The Samaritans were a mixed race of Jews and Gentiles. There was great hostility between the orthodox Jews and the Samaritans. The Jews considered the religion and culture of the Samaritans to be corrupted and unclean. The Samaritans likewise did not like Jews and would often antagonize them for their superior attitude.


The author of this Gospel writes several important things in setting up the meeting between Jesus and this Samaritan woman. First, they meet at a well outside the city of Sychar. The well was believed to have been dug by the patriarch, Jacob. The history of this well will come into the conversation later. But first, one of the most significant things about this conversation might well pass unnoticed.


The conversation begins as Jesus, "being tired from his journey, sat down by the well." Jesus was tired and thirsty. Now, why is this fact important? There has always been a tension between those who would emphasize the deity of Jesus and those who would emphasize the humanity of Jesus. John throughout this Gospel walks the line between these two points of view. In this Gospel, Jesus is shown as fully human. He gets angry when He clears the temple. He is tired and thirsty in this passage. He weeps at the death of Lazarus. And yet, in this Gospel are also the clearest declarations of Jesus' deity.

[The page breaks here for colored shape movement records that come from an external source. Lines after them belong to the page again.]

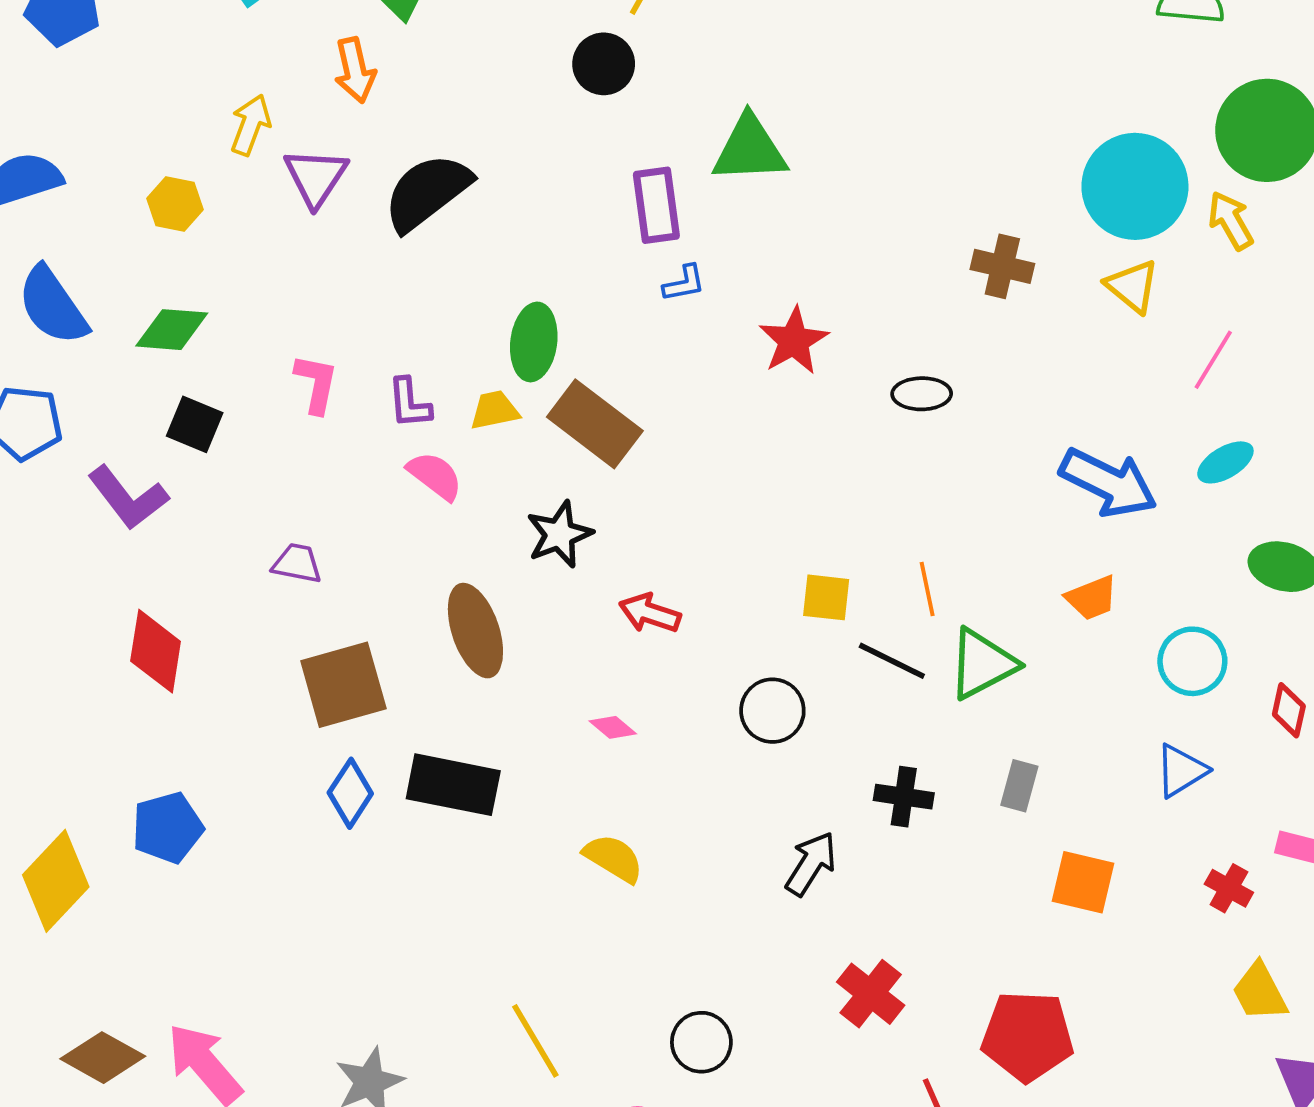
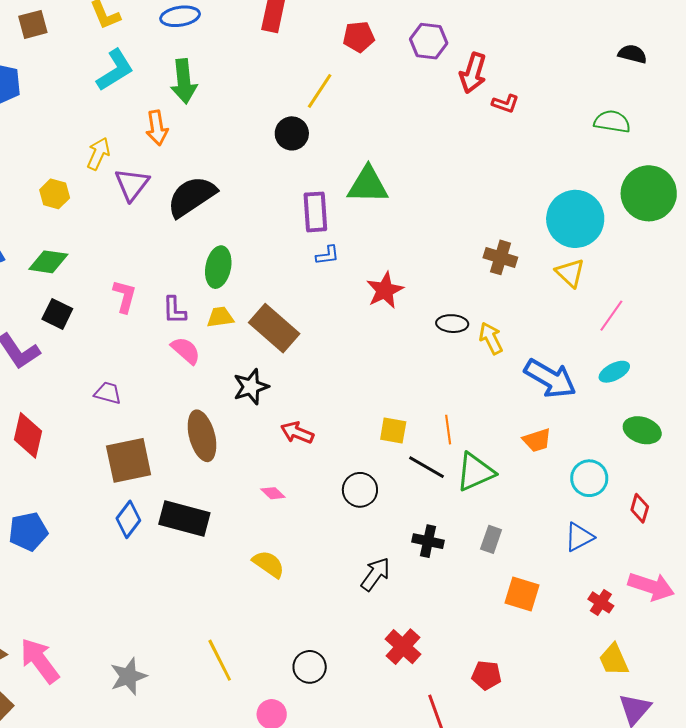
yellow arrow: (1231, 221) -> (491, 338), moved
green ellipse: (534, 342) -> (218, 267), moved
red pentagon: (1028, 1036) -> (486, 675), size x0.6

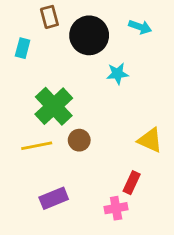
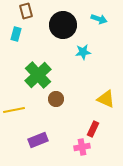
brown rectangle: (49, 17) -> (26, 11), moved
yellow line: (37, 146) -> (14, 110), moved

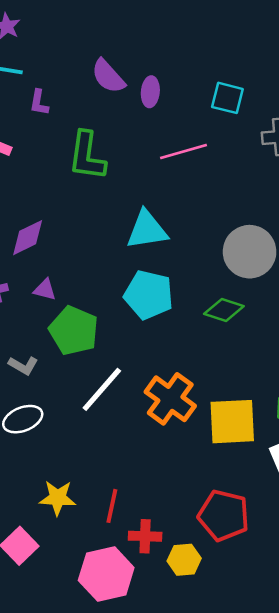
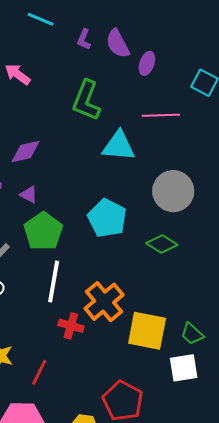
purple L-shape: (39, 103) -> (84, 39), moved
cyan triangle: (147, 230) -> (119, 146), moved
gray circle: (250, 252) -> (173, 191), moved
white line: (102, 389) -> (54, 282), turned -45
red cross: (145, 536) -> (71, 326), moved

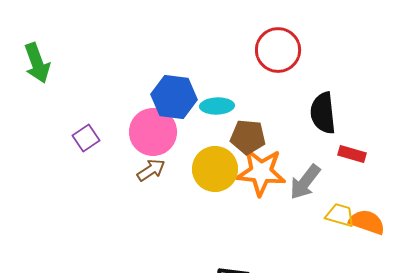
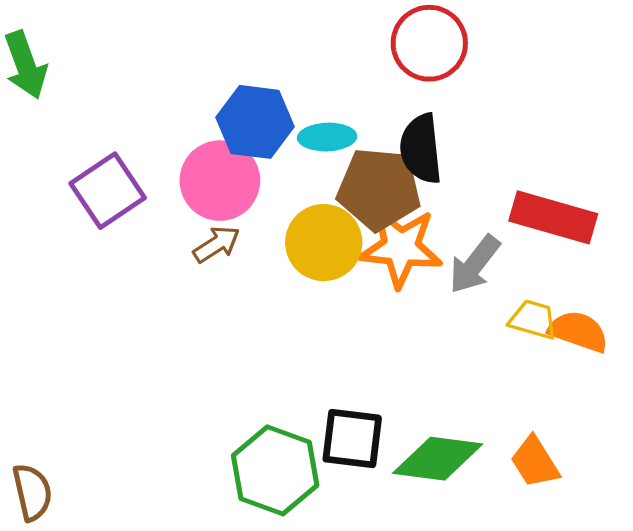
black semicircle: (323, 113) -> (421, 149), moved
brown pentagon: (248, 137) -> (379, 189), size x1.4
purple square: (86, 138) -> (108, 191), size x1.6
red rectangle: (352, 154) -> (553, 217), size x1.8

Before we go on to the rest of this important conversation, let us allow this one idea to complete itself for us. Jesus was on a journey. He grew tired and thirsty. He sent His disciples into a town nearby to get food for the journey. And, He sits beside this well, weary and wanting a drink of water.


It is important that Jesus experienced life just as you and I do. He did not cheat and make it easy for Himself. He was not like a rich kid slumming for a weekend for the atmosphere. Jesus grew tired. He was thirsty. He knew doubt and fear. He sweat and dealt with all the inconveniences of life that you and I deal with every day.


Jesus understands all that we have to live with. The writer of the book of Hebrews argues that He has earned the right to be our High Priest because He has suffered in every way just like you and I. And, not only does He understand our temptations and weaknesses, but He accepts them. Jesus knows us completely and fully and loves us in spite of our weaknesses (or perhaps in come cases because of our weaknesses). The most powerful person in the world knows you and all that you are capable of and accepts you as you are.


Are you willing to accept Him as He is?